I took part in the 3rd Annual Composition Recital this past semester on May 5th. I wrote a choral anthem entitled, as you may have guessed, Blest be the Tie. It is a reboot of the familiar Fawcett text set to a new tune. Having been involved in two other composition recitals other than my own, I feel compelled to say that this was by far the most successful of the three. In part, because of BJ’s own Chorale as the chorus that sang for it. Their performing of the choral music was well done as usual. You can hear two other pieces that were performed in the recital here and here. Such good memories!

Blest be the Tie

That’s not music

Every once in a while I get to thinking about the essence of music. You know, what music is. What is music to you? As I finish up my graduate studies and (hopefully) graduate in the coming month, I reminisce about the times when I sang around the piano with my family. That’s what music is. The hours that I spent preparing for my senior piano recital. That’s what music is. When a congregation sings a hymn of praise in worship to their Maker, yes, even that is music. Those moments in a musical performance that just gel with the entire ensemble and music… happens.

That is what music is.

As my inbox gets cluttered with messages from various music downloads sites displaying the latest hit single, I think, “That’s not music.” As I listen to my iPod as I work out with all of my favorite tunes, I think, “Even this is not music (though they are recordings of what music sometimes is and often we are content with just that).” When I look back at tonight and think about the pieces that the BJU Chorale sang, I grin and think to myself, “Yes, I made music that night. That was what music is.”

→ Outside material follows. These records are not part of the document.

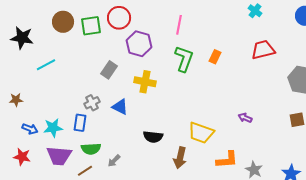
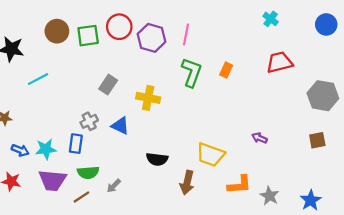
purple hexagon: (139, 44) -> (152, 38), moved

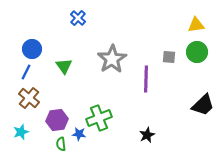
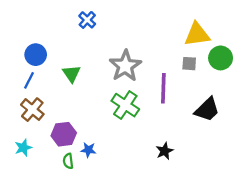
yellow triangle: (196, 25) -> (197, 34), moved, size x1.4
black trapezoid: (203, 105) -> (207, 110), moved
green cross: (99, 118) -> (125, 105), moved, turned -35

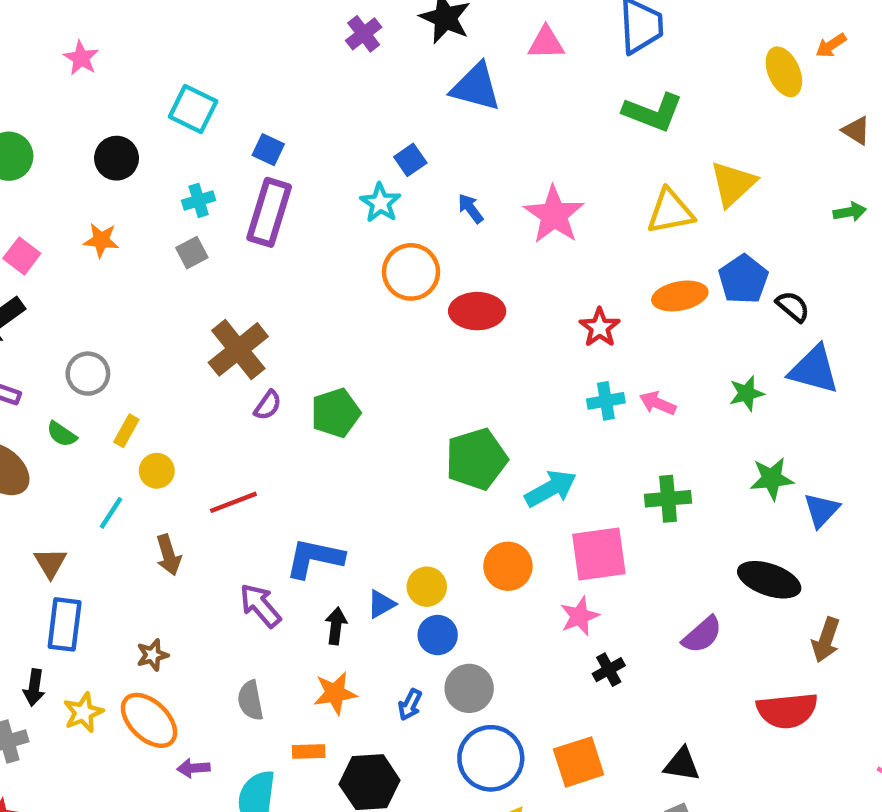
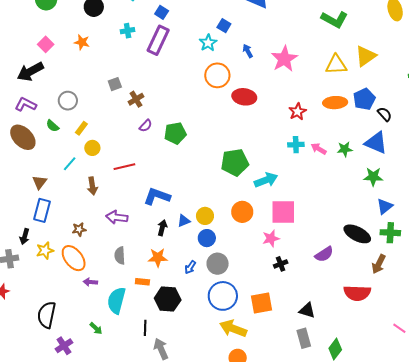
blue square: (410, 160) -> (224, 26), turned -32
gray square: (192, 253) -> (115, 84), moved
brown cross: (238, 349) -> (136, 99), size x0.6
blue triangle: (814, 370) -> (376, 143), moved
green star: (746, 393) -> (345, 149), moved
green star: (772, 479) -> (373, 177), moved
green cross: (668, 499) -> (390, 233), moved
purple arrow: (260, 605) -> (117, 217), moved, turned -50

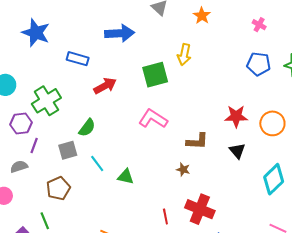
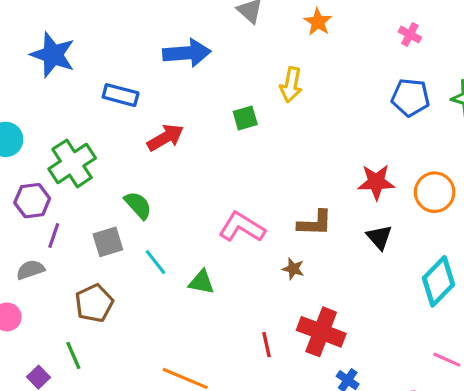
green square: (155, 75) -> (245, 118), size x0.6
pink L-shape: (153, 119) -> (242, 227), moved
green semicircle: (87, 128) -> (138, 205), turned -78

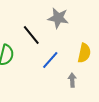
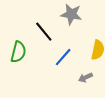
gray arrow: (72, 80) -> (86, 77), turned -112

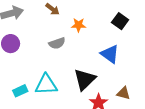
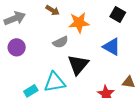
orange star: (79, 25) -> (79, 23), size x1.5
black triangle: (85, 79) -> (78, 65), moved

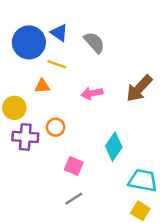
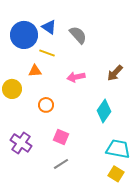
brown arrow: (139, 88) -> (115, 73), size x0.7
purple cross: (25, 137) -> (21, 143), moved, turned 30
cyan diamond: (114, 147) -> (104, 111), moved

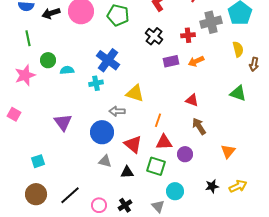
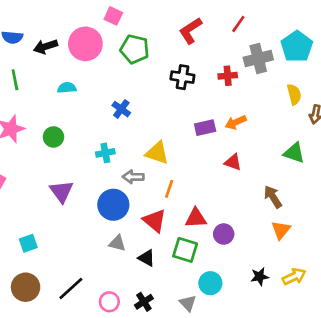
black cross: (154, 36) -> (182, 77), turned -30
green circle: (48, 60) -> (53, 137), moved
blue cross: (108, 60) -> (121, 109), size x0.6
purple rectangle: (171, 61) -> (205, 128), moved
orange arrow: (196, 61) -> (236, 122), moved
cyan semicircle: (67, 70) -> (67, 88), moved
cyan cross: (96, 83) -> (105, 153), moved
orange line: (158, 120) -> (169, 189), moved
brown arrow: (199, 126) -> (273, 197), moved
black triangle: (127, 172) -> (147, 258), turned 32

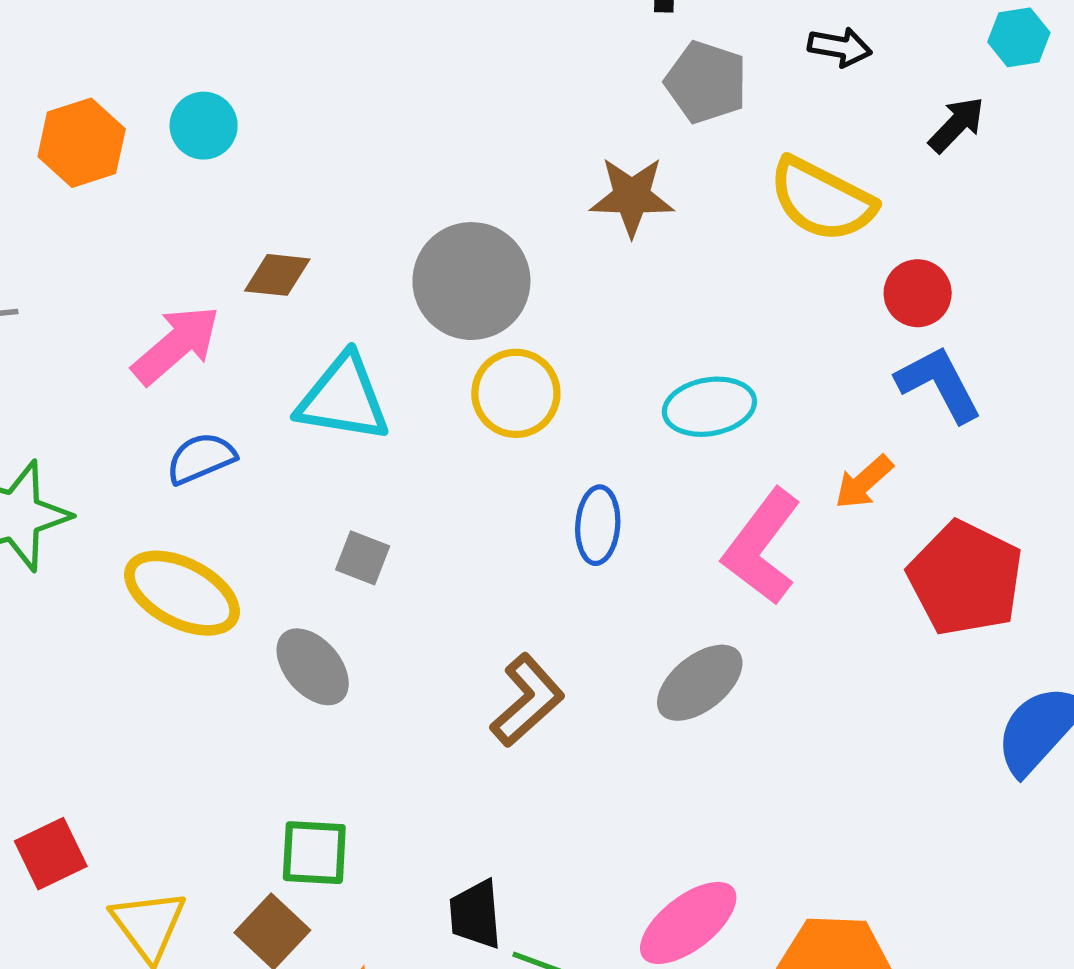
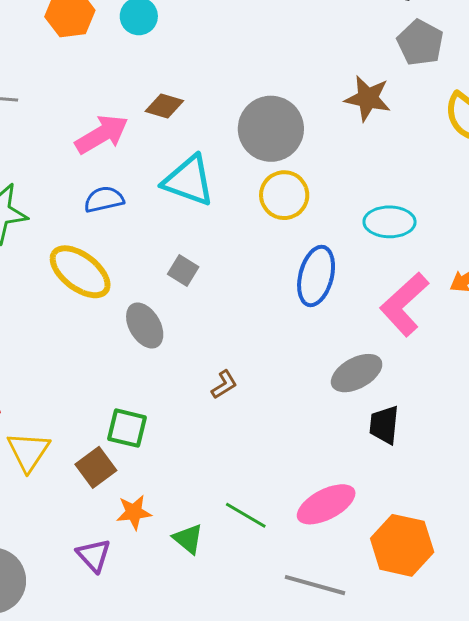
blue ellipse: (598, 525) -> (316, 276), size x1.4
brown L-shape: (527, 700) -> (224, 385), moved, size x0.6
black trapezoid: (476, 914) -> (384, 425), moved

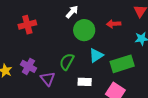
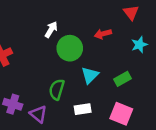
green rectangle: (122, 64) -> (122, 79), size x0.6

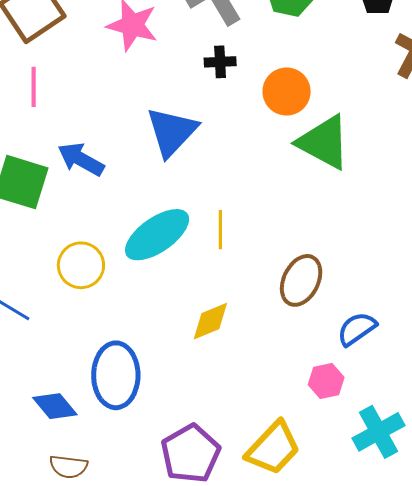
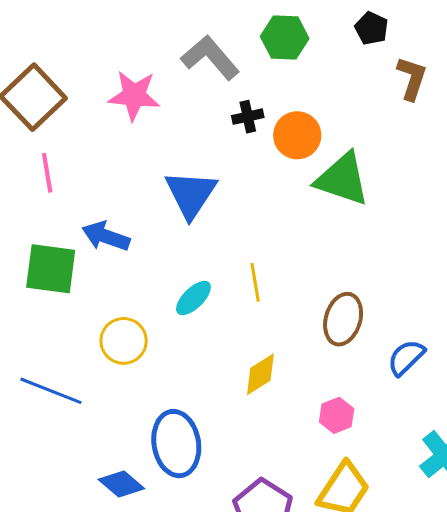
black cross: (220, 62) -> (248, 117), moved
cyan ellipse: (157, 235) -> (193, 298), size x0.6
pink hexagon: (326, 381) -> (337, 415), moved

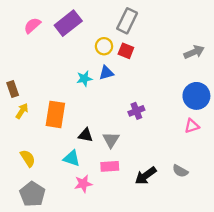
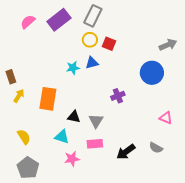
gray rectangle: (127, 21) -> (93, 16), moved
blue circle: (196, 96) -> (152, 73), moved
pink triangle: (192, 126) -> (166, 118), moved, turned 40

Thank you Dr. Cook and Mr. Flower, it has been a pleasure and an honor to make beautiful music with you.

What is music to you? May I suggest that if your music listening habits consist of mostly CDs and head phones, you are missing out on what music is. Go to a concert and hear the difference.

Recital recollections

Wow, it’s been a week since my recital. It was well received and had a good audience in spite of the many other activities of the night. I think everyone’s favorite piece was the closing sacred choral work, “It is not Death to Die”. It communicated a great message and was a perfect closer for the evening. I’ll be getting the recording of the recital next week and then I’ll get one to each of my players and anyone who would like to purchase one for a modest sum. It was also captured on an HD camera which means it’s a very high quality image. I’ll be the first recitalist to have my recital on a Blue-ray disc. I don’t have a blue-ray player but from the looks of it with in a few years from now, most people will.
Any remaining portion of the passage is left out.